Eines der Ziele unserer Reise war, den Aralsee zu sehen. Wir haben alles versucht, um dies gemeinsam erleben zu können (lies: Karstens Artikel Aralski More). Dann wird klar: nur einer oder keiner. Da Karstens Wunsch, den Aralsee zu sehen, etwa 17 Jahre älter ist als meiner, und ich ohnehin kein Motorrad fahren kann, verzichte ich auf das Erlebnis. Wenigstens habe ich ihn am Vortag einmal aus der Ferne gesehen.

  

Dafür bekomme ich morgens Herrenbesuch. Auf dem Motorrad kommen sie erst zu zweit und mit einem platten Autoreifen. Ob ich eine Luftpumpe hätte, fragen sie. Ein bisschen nervös bin ich – so allein mit zwei fremden Männern in der Steppe. Ich gebe ihnen unseren Kompressor und schließe ihn an den Zigarettenzünder an. Sie sind freundlich, vorsichtig, distanziert. Ich glaube, sie denken was ich denke und wollen signalisieren: „Alles ok. Wir wollen wirklich nur Luft.“ 30 Minuten nachdem sie verschwunden sind, kommt das Motorrad wieder. Diesmal ohne Beifahrer. Der Fahrer ist neugierig. Steckt seinen Kopf durch das Fenster. Ob ich Tee hätte für ihn? Tee, nein. Aber Kaffee. Die Idee findet er super. Ich koche Kaffee, lade ihn aber nicht zu mir in den Bus ein. Stattdessen stelle ich zwei Hocker davor. Wir trinken Kaffee, erzählen – mit Händen und Füßen, mit Bildern, mit Brocken Russisch. Kamelzüchter ist er. 100 Kamele hat er. Und Pferde. Und eine Frau und drei Kinder. 30 Jahre ist er alt. Die zwei Fischer vom Aralsee, die in meinem Reiseführer abgebildet sind, kennt er. Einer ist 2007 gestorben. Aber der andere ist 82 und noch topfit. Meine Aufregung weicht und der Kaffeeklatsch wird nett. Trotzdem bin ich froh, als Karsten zwei Stunden später wiederkommt und den Kamelzüchter ablöst.

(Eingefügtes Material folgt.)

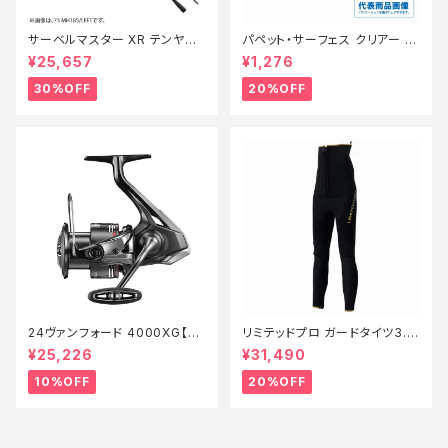
サーベルマスター XR テンヤ
パペット・サーフェス クリアー 0
73MH 185R【特価ロッド】【30】
1【特価ルアー】【20】
¥25,657
¥1,276
30%OFF
20%OFF
24ヴァンフォード 4000XG【継
リミテッドプロ ガードタイツ3.0
続セール_リール】【10】
FI−540X 黒 LB【特価装備】【2
¥25,226
¥31,490
0】
10%OFF
20%OFF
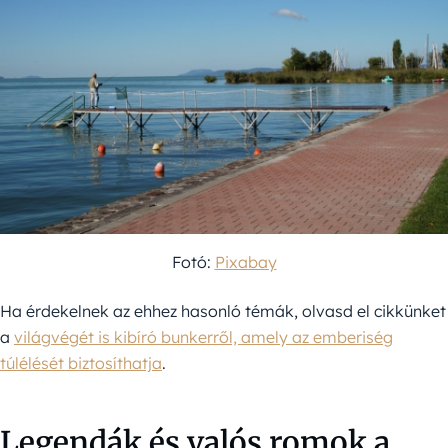
Fotó:
Pixabay
Ha érdekelnek az ehhez hasonló témák, olvasd el cikkünket
a
világvégét is kibíró bunkerről, amely az emberiség
túlélését biztosíthatja
.
Legendák és valós romok a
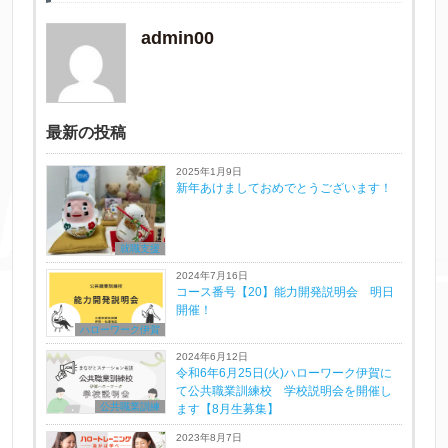
admin00
最新の投稿
2025年1月9日
新年あけましておめでとうございます！
就職支援
2024年7月16日
コース番号【20】能力開発説明会 明日
開催！
ハローワーク伊賀
2024年6月12日
令和6年6月25日(火)ハローワーク伊賀に
て公共職業訓練校 学校説明会を開催し
公共職業訓練
ます【8月生募集】
2023年8月7日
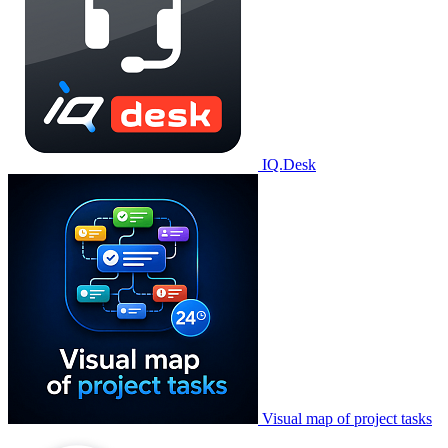
IQ.Desk
Visual map of project tasks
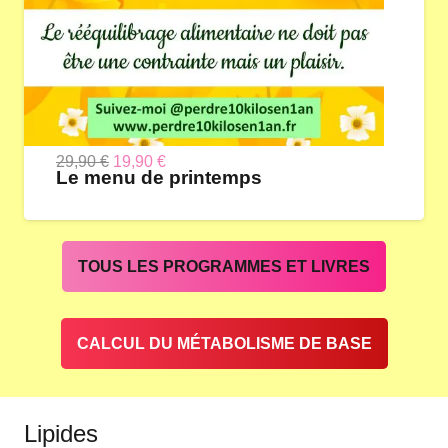
Le
Le
29,90
€
19,90
€
Le menu de printemps
prix
prix
initial
actuel
était :
est :
TOUS LES PROGRAMMES ET LIVRES
29,90 €.
19,90 €.
CALCUL DU MÉTABOLISME DE BASE
Lipides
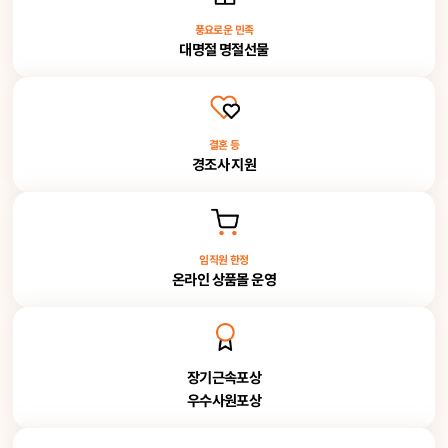
풍요로운 민족
대명절 명절선물
결혼 등
경조사 지원
임직원 한정
온라인 상품몰 운영
장기근속포상
우수사원포상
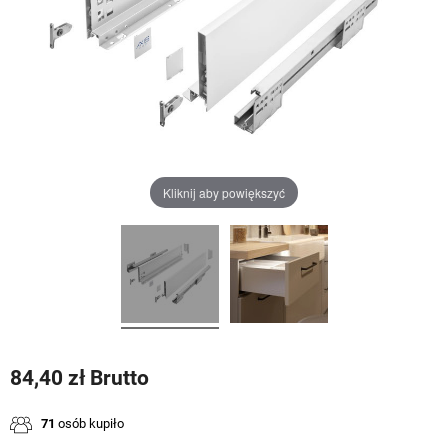
Kliknij aby powiększyć
84,40 zł Brutto
71
osób kupiło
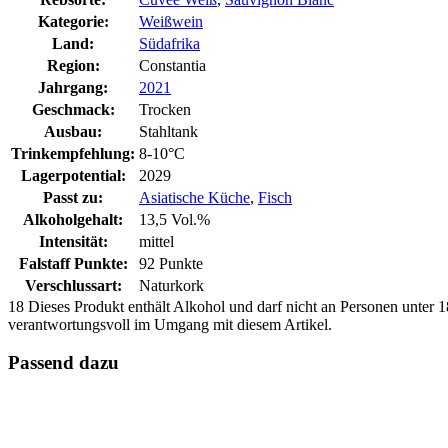
Kategorie:
Weißwein
Land:
Südafrika
Region:
Constantia
Jahrgang:
2021
Geschmack:
Trocken
Ausbau:
Stahltank
Trinkempfehlung:
8-10°C
Lagerpotential:
2029
Passt zu:
Asiatische Küche
,
Fisch
Alkoholgehalt:
13,5 Vol.%
Intensität:
mittel
Falstaff Punkte:
92 Punkte
Verschlussart:
Naturkork
18
Dieses Produkt enthält Alkohol und darf nicht an Personen unter 18
verantwortungsvoll im Umgang mit diesem Artikel.
Passend dazu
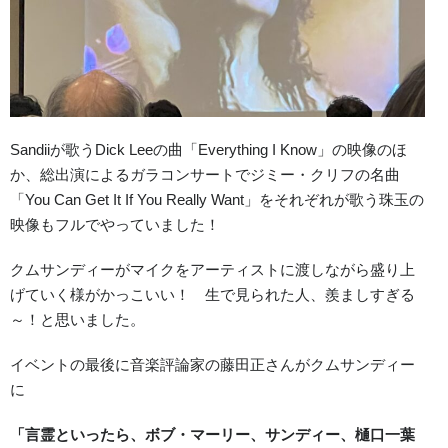
Sandiiが歌うDick Leeの曲「Everything I Know」の映像のほ
か、総出演によるガラコンサートでジミー・クリフの名曲
「You Can Get It If You Really Want」をそれぞれが歌う珠玉の
映像もフルでやっていました！
クムサンディーがマイクをアーティストに渡しながら盛り上
げていく様がかっこいい！ 生で見られた人、羨ましすぎる
～！と思いました。
イベントの最後に音楽評論家の藤田正さんがクムサンディー
に
「言霊といったら、ボブ・マーリー、サンディー、樋口一葉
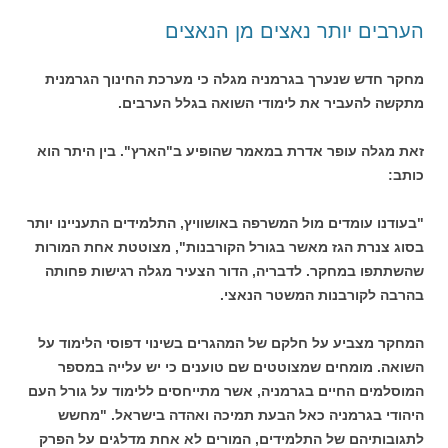
הערבים יותר נאצים מן הנאצים
מחקר חדש שנערך בגרמניה מגלה כי מערכת החינוך הגרמנית
מתקשה להעביר את לימודי השואה בגלל הערבים.
זאת מגלה עופר אדרת במאמר שהופיע ב"הארץ". בין היתר הוא
כותב:
"בעודנו עומדים מול המשרפה באושוויץ, התלמידים התעניינו יותר
בסוג צנרת הגז מאשר בגורל הקורבנות", מצוטטת אחת המורות
שהשתתפו במחקר. לדבריה, הדור הצעיר מגלה רגישות פחותה
בהרבה לקורבנות המשטר הנאצי.
המחקר מצביע על חלקם של המהגרים בשינוי דפוסי הלימוד על
השואה. מומחים שמצוטטים שם טוענים כי יש עלייה במספר
המוסלמים החיים בגרמניה, אשר מתייחסים ללימוד על גורל העם
היהודי בגרמניה כאל הבעת תמיכה ואהדה בישראל. "מחשש
לתגובותיהם של התלמידים, המורים לא אחת מדלגים על הפרק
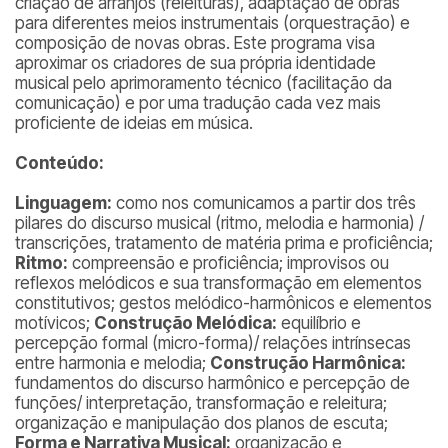
criação de arranjos (releituras), adaptação de obras
para diferentes meios instrumentais (orquestração) e
composição de novas obras. Este programa visa
aproximar os criadores de sua própria identidade
musical pelo aprimoramento técnico (facilitação da
comunicação) e por uma tradução cada vez mais
proficiente de ideias em música.
Conteúdo:
Linguagem:
como nos comunicamos a partir dos três
pilares do discurso musical (ritmo, melodia e harmonia) /
transcrições, tratamento de matéria prima e proficiência;
Ritmo:
compreensão e proficiência; improvisos ou
reflexos melódicos e sua transformação em elementos
constitutivos; gestos melódico-harmônicos e elementos
motívicos;
Construção Melódica:
equilíbrio e
percepção formal (micro-forma)/ relações intrínsecas
entre harmonia e melodia;
Construção Harmônica:
fundamentos do discurso harmônico e percepção de
funções/ interpretação, transformação e releitura;
organização e manipulação dos planos de escuta;
Forma e Narrativa Musical:
organização e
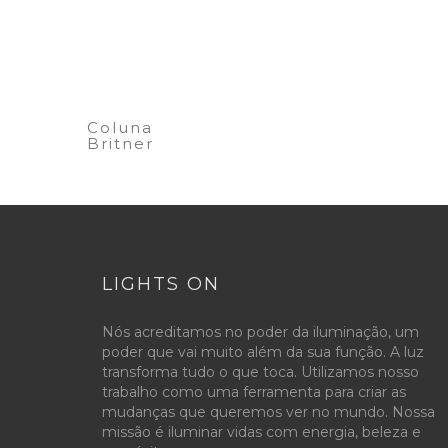
Coluna
Britner
LIGHTS ON
Nós acreditamos no poder da iluminação, um
poder que vai muito além da sua função. A luz
transforma tudo o que toca. Utilizamos nosso
trabalho como uma ferramenta para criar as
mudanças que queremos ver no mundo. Nossa
missão é iluminar vidas com energia, beleza e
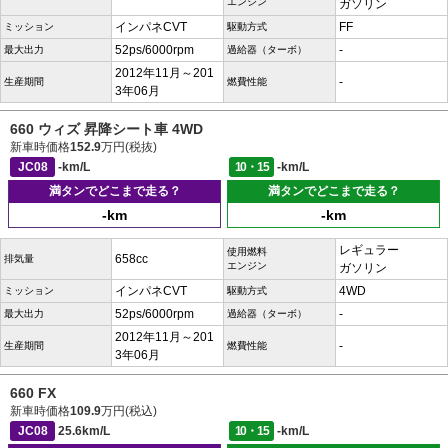
エンジン
ガソリン
インパネCVT
FF
ミッション
駆動方式
52ps/6000rpm
-
最大出力
過給器（ターボ）
2012年11月～201
-
生産期間
燃費性能
3年06月
660 ウィズ 昇降シート車 4WD
新車時価格
152.9
万円(税抜)
JC08
-km/L
10・15
-km/L
満タンでどこまで走る？
満タンでどこまで走る？
-km
-km
レギュラー
使用燃料
658cc
排気量
エンジン
ガソリン
インパネCVT
4WD
ミッション
駆動方式
52ps/6000rpm
-
最大出力
過給器（ターボ）
2012年11月～201
-
生産期間
燃費性能
3年06月
660 FX
新車時価格
109.9
万円(税込)
JC08
25.6km/L
10・15
-km/L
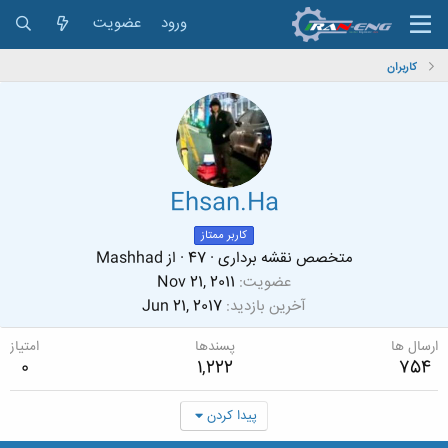
ورود
عضویت
کاربران
Ehsan.Ha
کاربر ممتاز
متخصص نقشه برداری
·
47
·
از
Mashhad
عضویت
Nov 21, 2011
آخرین بازدید
Jun 21, 2017
ارسال ها
پسندها
امتیاز
0
1,222
754
پیدا کردن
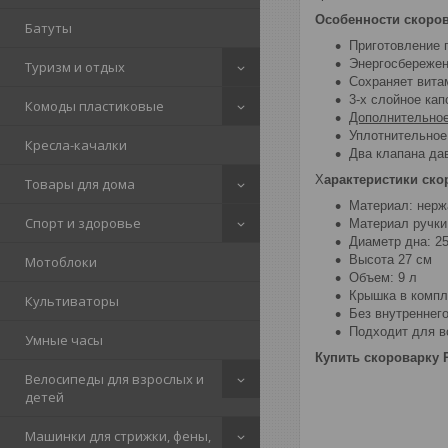
Особенности скорова
Батуты
Приготовление 
Энергосбереже
Туризм и отдых
Сохраняет вита
3-х слойное ка
Комоды пластиковые
Дополнительное
Уплотнительное
Кресла-качалки
Два клапана да
Х
арактеристики ско
Товары для дома
Материал: нер
Спорт и здоровье
Материал ручки
Диаметр дна: 2
Высота 27 см
Мотоблоки
Объем: 9 л
Крышка в компл
Культиваторы
Без внутреннег
Подходит для в
Умные часы
Купить скороварку P
Велосипеды для взрослых и
детей
Машинки для стрижки, фены,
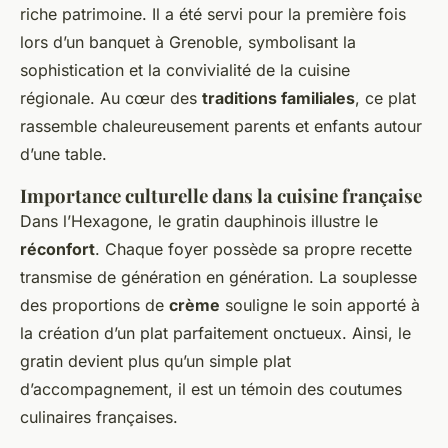
riche patrimoine. Il a été servi pour la première fois
lors d’un banquet à Grenoble, symbolisant la
sophistication et la convivialité de la cuisine
régionale. Au cœur des
traditions familiales
, ce plat
rassemble chaleureusement parents et enfants autour
d’une table.
Importance culturelle dans la cuisine française
Dans l’Hexagone, le gratin dauphinois illustre le
réconfort
. Chaque foyer possède sa propre recette
transmise de génération en génération. La souplesse
des proportions de
crème
souligne le soin apporté à
la création d’un plat parfaitement onctueux. Ainsi, le
gratin devient plus qu’un simple plat
d’accompagnement, il est un témoin des coutumes
culinaires françaises.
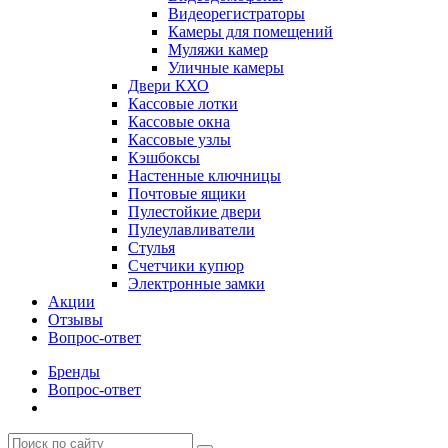
Видеорегистраторы
Камеры для помещений
Муляжи камер
Уличные камеры
Двери КХО
Кассовые лотки
Кассовые окна
Кассовые узлы
Кэшбоксы
Настенные ключницы
Почтовые ящики
Пулестойкие двери
Пулеулавливатели
Стулья
Счетчики купюр
Электронные замки
Акции
Отзывы
Вопрос-ответ
Бренды
Вопрос-ответ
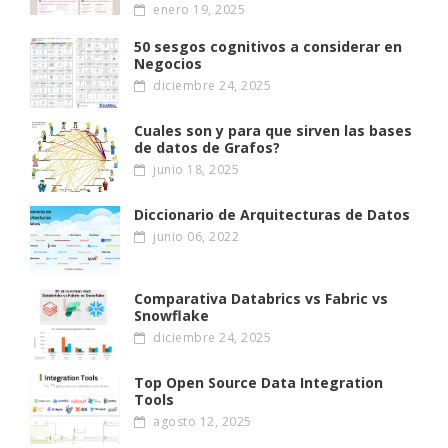
enero 19, 2025
50 sesgos cognitivos a considerar en
Negocios
diciembre 24, 2025
Cuales son y para que sirven las bases
de datos de Grafos?
junio 18, 2025
Diccionario de Arquitecturas de Datos
junio 06, 2022
Comparativa Databrics vs Fabric vs
Snowflake
diciembre 24, 2025
Top Open Source Data Integration
Tools
agosto 12, 2025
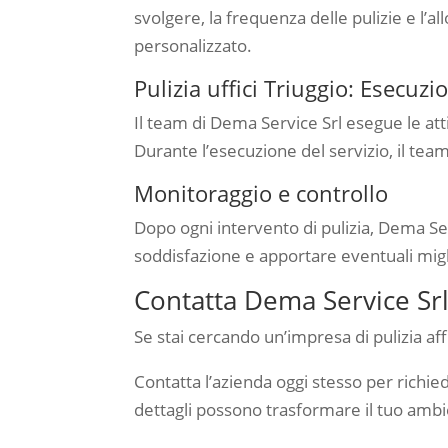
svolgere, la frequenza delle pulizie e l’a
personalizzato.
Pulizia uffici Triuggio: Esecuzi
Il team di Dema Service Srl esegue le atti
Durante l’esecuzione del servizio, il team 
Monitoraggio e controllo
Dopo ogni intervento di pulizia, Dema Serv
soddisfazione e apportare eventuali migl
Contatta Dema Service Srl p
Se stai cercando un’impresa di pulizia affi
Contatta l’azienda oggi stesso per richie
dettagli possono trasformare il tuo ambie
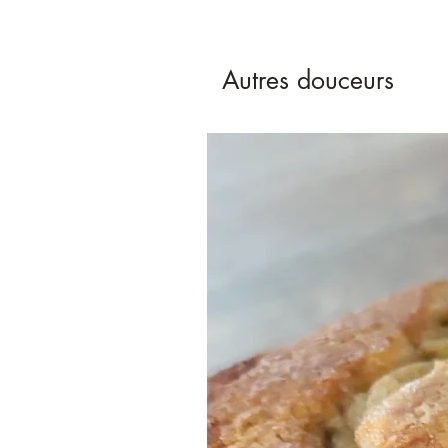
Autres douceurs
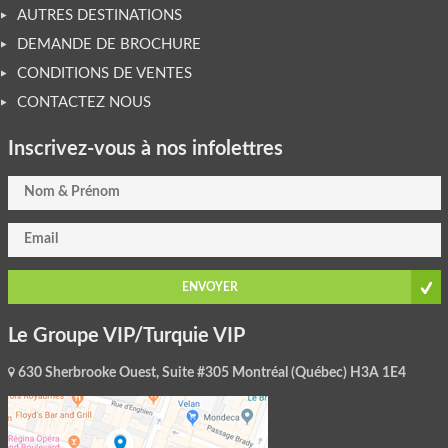
AUTRES DESTINATIONS
DEMANDE DE BROCHURE
CONDITIONS DE VENTES
CONTACTEZ NOUS
Inscrivez-vous à nos infolettres
ENVOYER
Le Groupe VIP/Turquie VIP
630 Sherbrooke Ouest, Suite #305 Montréal (Québec) H3A 1E4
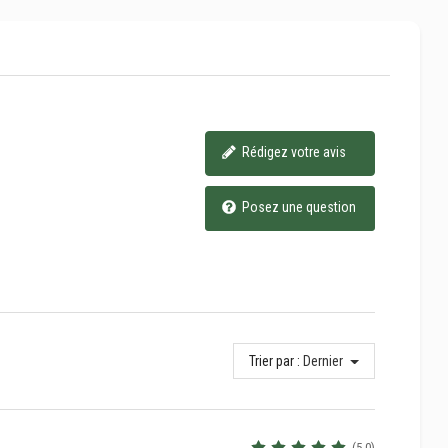
Rédigez votre avis
Posez une question
Trier par :
Dernier
(5.0)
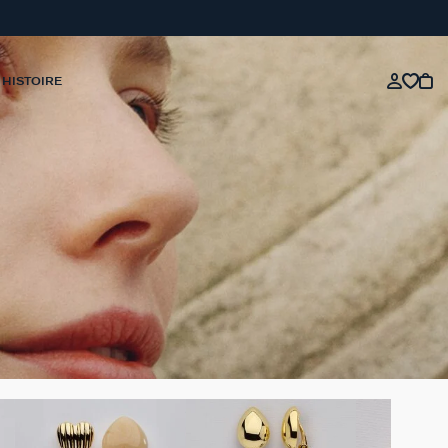
 HISTOIRE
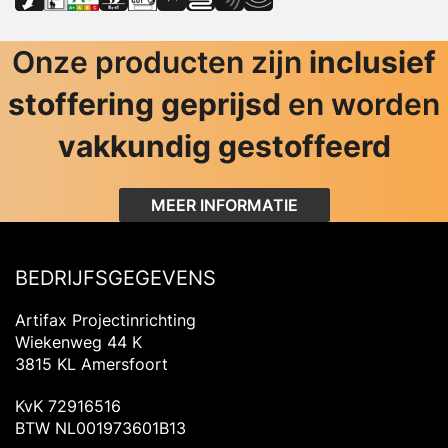
Onze producten zijn
inclusief
stoffering geprijsd
en worden
vakkundig gestoffeerd
MEER INFORMATIE
BEDRIJFSGEGEVENS
Artifax Projectinrichting
Wiekenweg 44 K
3815 KL Amersfoort
KvK 72916516
BTW NL001973601B13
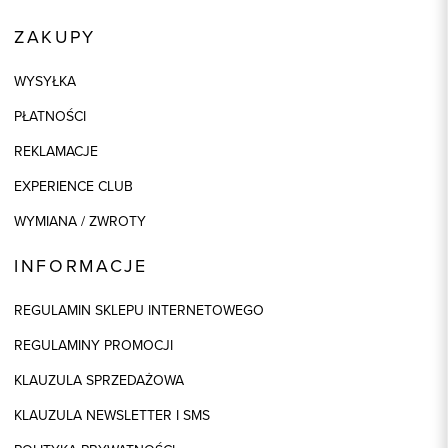
ZAKUPY
WYSYŁKA
PŁATNOŚCI
REKLAMACJE
EXPERIENCE CLUB
WYMIANA / ZWROTY
INFORMACJE
REGULAMIN SKLEPU INTERNETOWEGO
REGULAMINY PROMOCJI
KLAUZULA SPRZEDAŻOWA
KLAUZULA NEWSLETTER I SMS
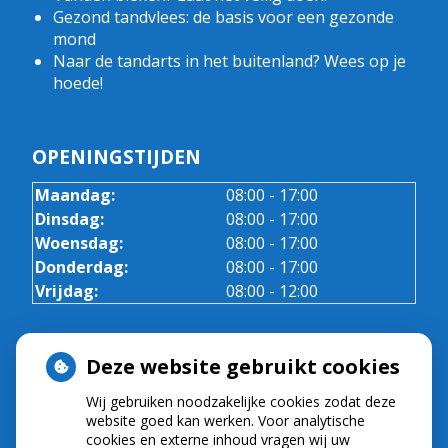
Gezond tandvlees: de basis voor een gezonde
mond
Naar de tandarts in het buitenland? Wees op je
hoede!
OPENINGSTIJDEN
Maandag:
08:00 - 17:00
Dinsdag:
08:00 - 17:00
Woensdag:
08:00 - 17:00
Donderdag:
08:00 - 17:00
Vrijdag:
08:00 - 12:00
ADRESGEGEVENS
Deze website gebruikt cookies
Peperbus 31
Wij gebruiken noodzakelijke cookies zodat deze
website goed kan werken. Voor analytische
7103CW Winterswijk
cookies en externe inhoud vragen wij uw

Als Abschluss unseres Aralsee-Besuchs fahren wir zurück in die Stadt und wollen zu Fuß den ehemaligen Hafen finden. Ihn finden wir nicht, dafür aber Bugra und Mustafa, die uns spontan zum Abendessen einladen. Ihr Haus und ihre Gesellschaft sind wie eine Oase an diesem furchtbaren Ort. Deswegen haben sie auch einen eigenen Artikel verdient (lies: Die Oase von Aralsk: Bei Bugra, Mustafa und Talan).